Return the entries below word for word; no images should appear in the copy.

→ **Data extracts**
■ ■ ■ ■
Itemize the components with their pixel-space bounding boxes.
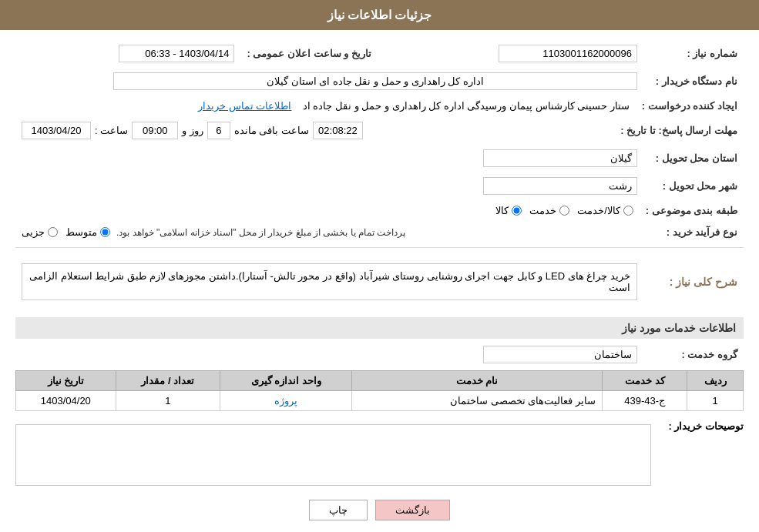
purchase-type-label: نوع فرآیند خرید : bbox=[643, 223, 744, 241]
service-group-value: ساختمان bbox=[15, 343, 643, 366]
services-table: ردیف کد خدمت نام خدمت واحد اندازه گیری ت… bbox=[15, 370, 744, 411]
services-col-name: نام خدمت bbox=[352, 371, 603, 391]
city-value: رشت bbox=[15, 174, 643, 198]
category-radio-kala-khedmat[interactable] bbox=[623, 206, 633, 216]
buyer-desc-container bbox=[15, 420, 651, 488]
service-group-label: گروه خدمت : bbox=[643, 343, 744, 366]
announcement-date-input[interactable]: 1403/04/14 - 06:33 bbox=[119, 45, 234, 62]
contact-link[interactable]: اطلاعات تماس خریدار bbox=[198, 100, 291, 112]
info-table-creator: ایجاد کننده درخواست : ستار حسینی کارشناس… bbox=[15, 97, 744, 115]
row-quantity: 1 bbox=[116, 391, 220, 411]
city-label: شهر محل تحویل : bbox=[643, 174, 744, 198]
page-title: جزئیات اطلاعات نیاز bbox=[327, 8, 432, 22]
deadline-remaining-value: 02:08:22 bbox=[313, 122, 363, 139]
buyer-org-label: نام دستگاه خریدار : bbox=[643, 69, 744, 93]
row-code: ج-43-439 bbox=[603, 391, 687, 411]
creator-value: ستار حسینی کارشناس پیمان ورسیدگی اداره ک… bbox=[15, 97, 636, 115]
divider-1 bbox=[15, 247, 744, 248]
back-button[interactable]: بازگشت bbox=[375, 500, 450, 520]
need-number-input[interactable]: 1103001162000096 bbox=[499, 45, 637, 62]
services-col-rownum: ردیف bbox=[687, 371, 744, 391]
province-value: گیلان bbox=[15, 146, 643, 170]
info-table-top: شماره نیاز : 1103001162000096 تاریخ و سا… bbox=[15, 42, 744, 65]
purchase-type-radio-jozii[interactable] bbox=[48, 227, 58, 237]
info-table-province: استان محل تحویل : گیلان bbox=[15, 146, 744, 170]
purchase-type-values: پرداخت تمام یا بخشی از مبلغ خریدار از مح… bbox=[15, 223, 643, 241]
services-col-code: کد خدمت bbox=[603, 371, 687, 391]
category-label: طبقه بندی موضوعی : bbox=[640, 202, 744, 219]
info-table-city: شهر محل تحویل : رشت bbox=[15, 174, 744, 198]
need-number-label: شماره نیاز : bbox=[643, 42, 744, 65]
info-table-deadline: مهلت ارسال پاسخ: تا تاریخ : 02:08:22 ساع… bbox=[15, 119, 744, 142]
info-table-category: طبقه بندی موضوعی : کالا/خدمت خدمت bbox=[15, 202, 744, 219]
page-header: جزئیات اطلاعات نیاز bbox=[0, 0, 759, 30]
services-col-date: تاریخ نیاز bbox=[16, 371, 116, 391]
need-number-value: 1103001162000096 bbox=[378, 42, 643, 65]
print-button[interactable]: چاپ bbox=[309, 500, 368, 520]
city-input[interactable]: رشت bbox=[483, 177, 637, 195]
category-radio-khedmat[interactable] bbox=[559, 206, 569, 216]
info-table-org: نام دستگاه خریدار : اداره کل راهداری و ح… bbox=[15, 69, 744, 93]
row-unit[interactable]: پروژه bbox=[220, 391, 352, 411]
row-date: 1403/04/20 bbox=[16, 391, 116, 411]
purchase-type-label-motavaset: متوسط bbox=[65, 226, 97, 238]
creator-name: ستار حسینی کارشناس پیمان ورسیدگی اداره ک… bbox=[303, 100, 630, 112]
purchase-type-radio-motavaset[interactable] bbox=[100, 227, 110, 237]
need-desc-label: شرح کلی نیاز : bbox=[643, 254, 744, 309]
announcement-date-value: 1403/04/14 - 06:33 bbox=[15, 42, 240, 65]
table-row: 1 ج-43-439 سایر فعالیت‌های تخصصی ساختمان… bbox=[16, 391, 744, 411]
deadline-time-label: ساعت : bbox=[95, 125, 128, 136]
deadline-days-label: روز و bbox=[182, 125, 203, 136]
need-desc-value: خرید چراغ های LED و کابل جهت اجرای روشنا… bbox=[15, 254, 643, 309]
row-name: سایر فعالیت‌های تخصصی ساختمان bbox=[352, 391, 603, 411]
deadline-days-value: 6 bbox=[207, 122, 230, 139]
deadline-date-value: 1403/04/20 bbox=[22, 122, 91, 139]
buyer-org-input[interactable]: اداره کل راهداری و حمل و نقل جاده ای است… bbox=[113, 72, 637, 90]
info-table-purchase-type: نوع فرآیند خرید : پرداخت تمام یا بخشی از… bbox=[15, 223, 744, 241]
announcement-date-label: تاریخ و ساعت اعلان عمومی : bbox=[240, 42, 377, 65]
purchase-type-jozii[interactable]: جزیی bbox=[22, 226, 58, 238]
category-option-kala[interactable]: کالا bbox=[495, 205, 522, 216]
province-label: استان محل تحویل : bbox=[643, 146, 744, 170]
info-table-need-desc: شرح کلی نیاز : خرید چراغ های LED و کابل … bbox=[15, 254, 744, 309]
purchase-type-note: پرداخت تمام یا بخشی از مبلغ خریدار از مح… bbox=[116, 227, 405, 238]
services-col-unit: واحد اندازه گیری bbox=[220, 371, 352, 391]
category-radio-group: کالا/خدمت خدمت کالا bbox=[22, 205, 633, 216]
page-container: جزئیات اطلاعات نیاز شماره نیاز : 1103001… bbox=[0, 0, 759, 532]
category-option-kala-khedmat[interactable]: کالا/خدمت bbox=[577, 205, 633, 216]
deadline-time-value: 09:00 bbox=[132, 122, 178, 139]
services-col-quantity: تعداد / مقدار bbox=[116, 371, 220, 391]
buyer-org-value: اداره کل راهداری و حمل و نقل جاده ای است… bbox=[15, 69, 643, 93]
buyer-desc-row: توصیحات خریدار : bbox=[15, 420, 744, 488]
purchase-type-radio-group: متوسط جزیی bbox=[22, 226, 110, 238]
buttons-row: بازگشت چاپ bbox=[15, 500, 744, 520]
deadline-label: مهلت ارسال پاسخ: تا تاریخ : bbox=[614, 119, 744, 142]
purchase-type-label-jozii: جزیی bbox=[22, 226, 45, 238]
service-group-input[interactable]: ساختمان bbox=[483, 346, 637, 363]
creator-label: ایجاد کننده درخواست : bbox=[636, 97, 744, 115]
buyer-desc-textarea[interactable] bbox=[15, 424, 651, 486]
services-section-title: اطلاعات خدمات مورد نیاز bbox=[15, 317, 744, 339]
category-label-khedmat: خدمت bbox=[529, 205, 556, 216]
category-label-kala: کالا bbox=[495, 205, 509, 216]
buyer-desc-label: توصیحات خریدار : bbox=[659, 420, 744, 432]
category-radios: کالا/خدمت خدمت کالا bbox=[15, 202, 640, 219]
purchase-type-motavaset[interactable]: متوسط bbox=[65, 226, 110, 238]
need-description-text: خرید چراغ های LED و کابل جهت اجرای روشنا… bbox=[22, 263, 637, 300]
deadline-remaining-label: ساعت باقی مانده bbox=[234, 125, 309, 136]
category-radio-kala[interactable] bbox=[512, 206, 522, 216]
province-input[interactable]: گیلان bbox=[483, 149, 637, 167]
row-num: 1 bbox=[687, 391, 744, 411]
category-label-kala-khedmat: کالا/خدمت bbox=[577, 205, 620, 216]
category-option-khedmat[interactable]: خدمت bbox=[529, 205, 569, 216]
info-table-service-group: گروه خدمت : ساختمان bbox=[15, 343, 744, 366]
deadline-values: 02:08:22 ساعت باقی مانده 6 روز و 09:00 س… bbox=[15, 119, 614, 142]
main-content: شماره نیاز : 1103001162000096 تاریخ و سا… bbox=[0, 30, 759, 532]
■ ■ ■ ■
→ **Result below**
Itemize the components with their pixel-space bounding boxes.
purchase-type-label: نوع فرآیند خرید : bbox=[643, 223, 744, 241]
service-group-value: ساختمان bbox=[15, 343, 643, 366]
services-table: ردیف کد خدمت نام خدمت واحد اندازه گیری ت… bbox=[15, 370, 744, 411]
services-col-name: نام خدمت bbox=[352, 371, 603, 391]
city-value: رشت bbox=[15, 174, 643, 198]
category-radio-kala-khedmat[interactable] bbox=[623, 206, 633, 216]
buyer-desc-container bbox=[15, 420, 651, 488]
service-group-label: گروه خدمت : bbox=[643, 343, 744, 366]
announcement-date-input[interactable]: 1403/04/14 - 06:33 bbox=[119, 45, 234, 62]
contact-link[interactable]: اطلاعات تماس خریدار bbox=[198, 100, 291, 112]
info-table-creator: ایجاد کننده درخواست : ستار حسینی کارشناس… bbox=[15, 97, 744, 115]
row-quantity: 1 bbox=[116, 391, 220, 411]
city-label: شهر محل تحویل : bbox=[643, 174, 744, 198]
page-title: جزئیات اطلاعات نیاز bbox=[327, 8, 432, 22]
deadline-remaining-value: 02:08:22 bbox=[313, 122, 363, 139]
buyer-org-label: نام دستگاه خریدار : bbox=[643, 69, 744, 93]
row-code: ج-43-439 bbox=[603, 391, 687, 411]
creator-value: ستار حسینی کارشناس پیمان ورسیدگی اداره ک… bbox=[15, 97, 636, 115]
divider-1 bbox=[15, 247, 744, 248]
back-button[interactable]: بازگشت bbox=[375, 500, 450, 520]
need-number-input[interactable]: 1103001162000096 bbox=[499, 45, 637, 62]
services-col-rownum: ردیف bbox=[687, 371, 744, 391]
province-value: گیلان bbox=[15, 146, 643, 170]
info-table-top: شماره نیاز : 1103001162000096 تاریخ و سا… bbox=[15, 42, 744, 65]
purchase-type-radio-jozii[interactable] bbox=[48, 227, 58, 237]
info-table-province: استان محل تحویل : گیلان bbox=[15, 146, 744, 170]
purchase-type-values: پرداخت تمام یا بخشی از مبلغ خریدار از مح… bbox=[15, 223, 643, 241]
services-col-code: کد خدمت bbox=[603, 371, 687, 391]
category-label: طبقه بندی موضوعی : bbox=[640, 202, 744, 219]
info-table-city: شهر محل تحویل : رشت bbox=[15, 174, 744, 198]
need-number-label: شماره نیاز : bbox=[643, 42, 744, 65]
info-table-deadline: مهلت ارسال پاسخ: تا تاریخ : 02:08:22 ساع… bbox=[15, 119, 744, 142]
info-table-category: طبقه بندی موضوعی : کالا/خدمت خدمت bbox=[15, 202, 744, 219]
page-header: جزئیات اطلاعات نیاز bbox=[0, 0, 759, 30]
services-col-date: تاریخ نیاز bbox=[16, 371, 116, 391]
need-number-value: 1103001162000096 bbox=[378, 42, 643, 65]
print-button[interactable]: چاپ bbox=[309, 500, 368, 520]
city-input[interactable]: رشت bbox=[483, 177, 637, 195]
category-radio-khedmat[interactable] bbox=[559, 206, 569, 216]
info-table-org: نام دستگاه خریدار : اداره کل راهداری و ح… bbox=[15, 69, 744, 93]
row-unit[interactable]: پروژه bbox=[220, 391, 352, 411]
row-date: 1403/04/20 bbox=[16, 391, 116, 411]
purchase-type-label-motavaset: متوسط bbox=[65, 226, 97, 238]
creator-name: ستار حسینی کارشناس پیمان ورسیدگی اداره ک… bbox=[303, 100, 630, 112]
purchase-type-radio-motavaset[interactable] bbox=[100, 227, 110, 237]
need-desc-label: شرح کلی نیاز : bbox=[643, 254, 744, 309]
announcement-date-value: 1403/04/14 - 06:33 bbox=[15, 42, 240, 65]
table-row: 1 ج-43-439 سایر فعالیت‌های تخصصی ساختمان… bbox=[16, 391, 744, 411]
deadline-time-label: ساعت : bbox=[95, 125, 128, 136]
deadline-days-label: روز و bbox=[182, 125, 203, 136]
need-desc-value: خرید چراغ های LED و کابل جهت اجرای روشنا… bbox=[15, 254, 643, 309]
row-name: سایر فعالیت‌های تخصصی ساختمان bbox=[352, 391, 603, 411]
deadline-days-value: 6 bbox=[207, 122, 230, 139]
deadline-date-value: 1403/04/20 bbox=[22, 122, 91, 139]
buyer-org-input[interactable]: اداره کل راهداری و حمل و نقل جاده ای است… bbox=[113, 72, 637, 90]
info-table-purchase-type: نوع فرآیند خرید : پرداخت تمام یا بخشی از… bbox=[15, 223, 744, 241]
announcement-date-label: تاریخ و ساعت اعلان عمومی : bbox=[240, 42, 377, 65]
purchase-type-jozii[interactable]: جزیی bbox=[22, 226, 58, 238]
category-option-kala[interactable]: کالا bbox=[495, 205, 522, 216]
province-label: استان محل تحویل : bbox=[643, 146, 744, 170]
info-table-need-desc: شرح کلی نیاز : خرید چراغ های LED و کابل … bbox=[15, 254, 744, 309]
purchase-type-note: پرداخت تمام یا بخشی از مبلغ خریدار از مح… bbox=[116, 227, 405, 238]
services-col-unit: واحد اندازه گیری bbox=[220, 371, 352, 391]
category-radio-group: کالا/خدمت خدمت کالا bbox=[22, 205, 633, 216]
page-container: جزئیات اطلاعات نیاز شماره نیاز : 1103001… bbox=[0, 0, 759, 532]
category-option-kala-khedmat[interactable]: کالا/خدمت bbox=[577, 205, 633, 216]
deadline-time-value: 09:00 bbox=[132, 122, 178, 139]
services-col-quantity: تعداد / مقدار bbox=[116, 371, 220, 391]
buyer-org-value: اداره کل راهداری و حمل و نقل جاده ای است… bbox=[15, 69, 643, 93]
buyer-desc-row: توصیحات خریدار : bbox=[15, 420, 744, 488]
purchase-type-radio-group: متوسط جزیی bbox=[22, 226, 110, 238]
buttons-row: بازگشت چاپ bbox=[15, 500, 744, 520]
deadline-label: مهلت ارسال پاسخ: تا تاریخ : bbox=[614, 119, 744, 142]
purchase-type-label-jozii: جزیی bbox=[22, 226, 45, 238]
service-group-input[interactable]: ساختمان bbox=[483, 346, 637, 363]
creator-label: ایجاد کننده درخواست : bbox=[636, 97, 744, 115]
buyer-desc-textarea[interactable] bbox=[15, 424, 651, 486]
services-section-title: اطلاعات خدمات مورد نیاز bbox=[15, 317, 744, 339]
category-label-khedmat: خدمت bbox=[529, 205, 556, 216]
category-label-kala: کالا bbox=[495, 205, 509, 216]
buyer-desc-label: توصیحات خریدار : bbox=[659, 420, 744, 432]
category-radios: کالا/خدمت خدمت کالا bbox=[15, 202, 640, 219]
purchase-type-motavaset[interactable]: متوسط bbox=[65, 226, 110, 238]
need-description-text: خرید چراغ های LED و کابل جهت اجرای روشنا… bbox=[22, 263, 637, 300]
deadline-remaining-label: ساعت باقی مانده bbox=[234, 125, 309, 136]
category-radio-kala[interactable] bbox=[512, 206, 522, 216]
province-input[interactable]: گیلان bbox=[483, 149, 637, 167]
row-num: 1 bbox=[687, 391, 744, 411]
category-label-kala-khedmat: کالا/خدمت bbox=[577, 205, 620, 216]
category-option-khedmat[interactable]: خدمت bbox=[529, 205, 569, 216]
info-table-service-group: گروه خدمت : ساختمان bbox=[15, 343, 744, 366]
deadline-values: 02:08:22 ساعت باقی مانده 6 روز و 09:00 س… bbox=[15, 119, 614, 142]
main-content: شماره نیاز : 1103001162000096 تاریخ و سا… bbox=[0, 30, 759, 532]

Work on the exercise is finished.